When testing samplers, we’re interested in testing two things: whether our algorithm is mathematically correct, and whether it is converging to a correct solution. These two goals are somewhat independent of each other: a mathematically correct algorithm can get stuck and fail to find a good solution, and (counterintuitively) a mathematically incorrect algorithm can often find the correct solution or at least get close. This post is about checking mathematical correctness.

The gold standard for testing MCMC algorithms is the Geweke test, as described in Geweke’s paper “Getting it right: joint distribution tests of posterior simulators.” [1] The basic idea is simple: suppose you have a generative model over parameters $\theta$ and data $x$, and you want to test an MCMC sampler for the posterior $p(\theta | x)$. There are two different ways to sample from the joint distribution over $\theta$ and $x$. First, you can forward sample, i.e. sample $\theta$ from $p(\theta)$, and then sample $x$ from $p(x | \theta)$. Second, you can start from a forward sample, and run a Markov chain where you alternate between

- Updating $\theta$ using one of your MCMC transition operators, which should preserve the distribution $p(\theta | x) $, and
- resampling the data from the distribution $p(x | \theta) $.

Since each of these operations preserves the stationary distribution, each step of this chain is a perfect sample from the joint distribution $p(\theta, x)$.

If your sampler is correct, then each of these two procedures should yield samples from exactly the same distribution. You can test this by comparing a variety of statistics of the samples, e.g. the mean of $x$, the maximum absolute value of $\theta$, and so on.

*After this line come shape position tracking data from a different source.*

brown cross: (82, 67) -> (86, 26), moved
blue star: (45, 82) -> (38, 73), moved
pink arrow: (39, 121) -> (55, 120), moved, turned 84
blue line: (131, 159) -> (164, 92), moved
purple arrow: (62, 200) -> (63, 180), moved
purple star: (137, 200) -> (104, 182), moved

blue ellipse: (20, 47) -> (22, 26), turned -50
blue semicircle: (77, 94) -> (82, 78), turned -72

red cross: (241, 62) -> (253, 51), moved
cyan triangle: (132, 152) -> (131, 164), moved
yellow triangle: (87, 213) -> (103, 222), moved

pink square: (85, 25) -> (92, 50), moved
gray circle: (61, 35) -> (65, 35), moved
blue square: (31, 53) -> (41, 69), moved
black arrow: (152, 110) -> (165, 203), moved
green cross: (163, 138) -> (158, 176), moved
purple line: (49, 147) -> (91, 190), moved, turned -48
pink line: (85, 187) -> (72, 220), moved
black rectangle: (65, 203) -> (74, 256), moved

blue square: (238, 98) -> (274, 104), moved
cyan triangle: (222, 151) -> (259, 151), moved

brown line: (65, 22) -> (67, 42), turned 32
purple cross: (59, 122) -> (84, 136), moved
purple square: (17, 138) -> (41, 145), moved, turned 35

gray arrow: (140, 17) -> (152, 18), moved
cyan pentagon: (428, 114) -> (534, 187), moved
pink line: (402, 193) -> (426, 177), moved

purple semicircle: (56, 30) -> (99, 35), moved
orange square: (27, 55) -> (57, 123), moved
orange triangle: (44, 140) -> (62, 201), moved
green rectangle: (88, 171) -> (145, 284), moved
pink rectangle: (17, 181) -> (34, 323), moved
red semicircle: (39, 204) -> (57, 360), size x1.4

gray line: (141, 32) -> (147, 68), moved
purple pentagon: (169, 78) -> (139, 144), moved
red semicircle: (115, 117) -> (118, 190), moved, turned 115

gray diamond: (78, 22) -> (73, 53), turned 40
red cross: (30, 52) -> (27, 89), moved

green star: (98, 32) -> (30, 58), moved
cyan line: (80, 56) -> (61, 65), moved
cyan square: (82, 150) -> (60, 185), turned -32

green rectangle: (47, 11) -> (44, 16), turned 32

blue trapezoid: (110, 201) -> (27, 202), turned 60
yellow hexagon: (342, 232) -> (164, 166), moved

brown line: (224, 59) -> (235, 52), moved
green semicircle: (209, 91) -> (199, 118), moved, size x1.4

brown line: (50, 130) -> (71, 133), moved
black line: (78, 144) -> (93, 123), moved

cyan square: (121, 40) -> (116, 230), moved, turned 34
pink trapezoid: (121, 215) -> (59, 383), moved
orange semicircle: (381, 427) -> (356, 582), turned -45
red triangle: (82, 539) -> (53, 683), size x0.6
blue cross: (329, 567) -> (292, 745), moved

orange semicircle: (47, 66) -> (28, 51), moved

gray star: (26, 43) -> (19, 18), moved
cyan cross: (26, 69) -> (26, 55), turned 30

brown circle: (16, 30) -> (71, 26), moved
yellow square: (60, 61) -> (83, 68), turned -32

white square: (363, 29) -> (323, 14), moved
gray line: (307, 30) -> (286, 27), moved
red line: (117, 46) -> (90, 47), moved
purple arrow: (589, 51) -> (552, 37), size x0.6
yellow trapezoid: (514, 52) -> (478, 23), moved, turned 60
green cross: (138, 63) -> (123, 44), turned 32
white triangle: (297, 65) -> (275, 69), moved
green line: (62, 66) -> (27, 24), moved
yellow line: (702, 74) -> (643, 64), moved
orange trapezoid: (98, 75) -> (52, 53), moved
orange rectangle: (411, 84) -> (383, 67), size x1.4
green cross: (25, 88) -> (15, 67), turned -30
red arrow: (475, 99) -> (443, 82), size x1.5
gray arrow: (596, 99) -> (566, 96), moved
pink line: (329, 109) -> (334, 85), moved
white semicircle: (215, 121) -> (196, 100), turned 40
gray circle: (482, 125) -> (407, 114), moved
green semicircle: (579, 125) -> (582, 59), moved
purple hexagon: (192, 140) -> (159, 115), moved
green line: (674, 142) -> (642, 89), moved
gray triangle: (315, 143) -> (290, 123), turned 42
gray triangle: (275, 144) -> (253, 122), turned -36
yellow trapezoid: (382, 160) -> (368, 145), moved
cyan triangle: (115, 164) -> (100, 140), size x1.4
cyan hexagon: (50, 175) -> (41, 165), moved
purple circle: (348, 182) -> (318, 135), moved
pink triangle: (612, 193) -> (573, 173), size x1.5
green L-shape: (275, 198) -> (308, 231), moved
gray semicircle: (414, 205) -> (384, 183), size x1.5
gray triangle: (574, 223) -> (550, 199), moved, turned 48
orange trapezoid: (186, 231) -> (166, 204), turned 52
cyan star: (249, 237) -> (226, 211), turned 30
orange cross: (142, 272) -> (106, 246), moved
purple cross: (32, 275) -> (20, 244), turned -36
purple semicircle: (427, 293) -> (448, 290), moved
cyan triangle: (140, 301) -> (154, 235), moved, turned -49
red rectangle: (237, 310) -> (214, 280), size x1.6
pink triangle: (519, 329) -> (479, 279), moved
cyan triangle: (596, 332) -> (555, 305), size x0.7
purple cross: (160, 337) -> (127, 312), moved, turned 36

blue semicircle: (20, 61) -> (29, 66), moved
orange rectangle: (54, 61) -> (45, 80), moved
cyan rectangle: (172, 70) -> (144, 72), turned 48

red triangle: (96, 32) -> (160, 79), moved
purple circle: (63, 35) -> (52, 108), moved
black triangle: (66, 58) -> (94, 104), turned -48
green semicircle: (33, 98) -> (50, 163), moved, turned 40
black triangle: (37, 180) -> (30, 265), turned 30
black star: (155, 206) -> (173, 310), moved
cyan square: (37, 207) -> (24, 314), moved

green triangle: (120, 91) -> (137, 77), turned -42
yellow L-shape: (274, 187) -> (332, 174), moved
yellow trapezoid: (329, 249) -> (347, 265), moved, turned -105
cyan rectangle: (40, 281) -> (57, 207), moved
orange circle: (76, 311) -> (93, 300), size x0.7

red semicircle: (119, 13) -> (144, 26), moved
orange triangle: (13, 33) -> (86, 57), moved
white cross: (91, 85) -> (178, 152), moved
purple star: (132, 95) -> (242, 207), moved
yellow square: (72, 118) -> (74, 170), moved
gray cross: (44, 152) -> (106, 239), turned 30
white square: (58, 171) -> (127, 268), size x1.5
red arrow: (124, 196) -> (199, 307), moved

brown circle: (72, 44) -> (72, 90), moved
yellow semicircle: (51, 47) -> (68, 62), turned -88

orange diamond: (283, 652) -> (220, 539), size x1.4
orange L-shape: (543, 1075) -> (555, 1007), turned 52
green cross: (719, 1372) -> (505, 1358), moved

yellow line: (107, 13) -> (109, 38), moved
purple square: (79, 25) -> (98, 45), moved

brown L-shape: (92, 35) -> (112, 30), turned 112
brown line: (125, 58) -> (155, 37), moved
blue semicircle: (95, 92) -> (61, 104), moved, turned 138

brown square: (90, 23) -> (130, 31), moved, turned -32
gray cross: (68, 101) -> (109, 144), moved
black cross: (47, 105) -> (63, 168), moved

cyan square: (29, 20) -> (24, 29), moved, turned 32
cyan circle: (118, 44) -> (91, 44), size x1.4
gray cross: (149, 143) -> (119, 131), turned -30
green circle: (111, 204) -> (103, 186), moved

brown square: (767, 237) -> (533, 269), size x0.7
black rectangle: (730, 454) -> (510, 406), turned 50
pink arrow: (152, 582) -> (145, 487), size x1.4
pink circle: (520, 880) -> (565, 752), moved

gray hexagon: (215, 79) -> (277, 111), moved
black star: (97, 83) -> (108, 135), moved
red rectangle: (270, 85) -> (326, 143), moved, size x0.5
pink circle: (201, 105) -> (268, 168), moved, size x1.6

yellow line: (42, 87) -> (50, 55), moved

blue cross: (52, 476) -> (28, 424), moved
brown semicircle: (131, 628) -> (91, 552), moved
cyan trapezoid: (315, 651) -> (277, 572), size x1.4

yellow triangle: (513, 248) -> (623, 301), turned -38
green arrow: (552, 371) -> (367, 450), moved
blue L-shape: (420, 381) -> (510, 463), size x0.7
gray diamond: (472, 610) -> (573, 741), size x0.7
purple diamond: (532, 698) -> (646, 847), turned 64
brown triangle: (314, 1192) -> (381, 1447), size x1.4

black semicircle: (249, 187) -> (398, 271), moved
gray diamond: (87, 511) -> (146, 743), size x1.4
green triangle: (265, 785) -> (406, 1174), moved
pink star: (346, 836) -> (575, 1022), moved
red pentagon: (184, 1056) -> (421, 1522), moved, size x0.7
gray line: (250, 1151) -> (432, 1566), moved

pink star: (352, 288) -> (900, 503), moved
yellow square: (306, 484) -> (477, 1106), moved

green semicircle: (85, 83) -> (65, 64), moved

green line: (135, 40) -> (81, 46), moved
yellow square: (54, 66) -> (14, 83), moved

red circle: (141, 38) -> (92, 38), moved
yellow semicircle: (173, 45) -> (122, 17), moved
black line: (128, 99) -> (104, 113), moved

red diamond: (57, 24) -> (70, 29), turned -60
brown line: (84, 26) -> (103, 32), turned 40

No matter what statistics you choose, they should be indistinguishable between the two distributions.

The beauty of this approach is that it amplifies subtle bugs in the sampler. For instance, suppose we have a bug in our sampler which makes the posterior noise variance 1% too large. This would be nearly impossible to detect by simply running your model on real data and seeing if the results look plausible. Now consider what the Geweke test would do. After the parameters are sampled, the data will be generated with a 1% larger noise variance. When the parameters are resampled, the noise variance will be 1% too large on top of that, or 2%. Pretty soon, the noise variance will explode.

In his paper, Geweke uses frequentist hypothesis tests to compare the distributions. This can be difficult, however, since you’d need to account for dependencies between the samples in order to determine significance. A simpler approach is to make a P-P plot of the statistics. If it’s very close to a straight line, the test "passes":

If it’s far off, you have a bug:

If the results are noisy and unclear, generate more forward samples and run the chains for longer:

(While these figures are synthetic, they're representative of outputs I've gotten in the past.) If you wind up with the third case, and you can't run the sampler any longer because it's already too slow, try reducing the number of data points. Not only does this speed up each iteration, but it also makes the chains mix faster -- the more data points there are, the stronger the coupling between $\theta$ and $x$.

There’s a major drawback of the Geweke test, unfortunately: it gives you no indication of where the bug might be. All you can do is keep staring at your code till you find the bug. Therefore, there’s no point in running this test until all your unit tests already pass. This meshes with the general test-driven development methodology, where you get your unit tests to pass before the integration tests.

[1] J. Geweke. Getting it right: joint distribution tests of posterior simulators. JASA, 2004.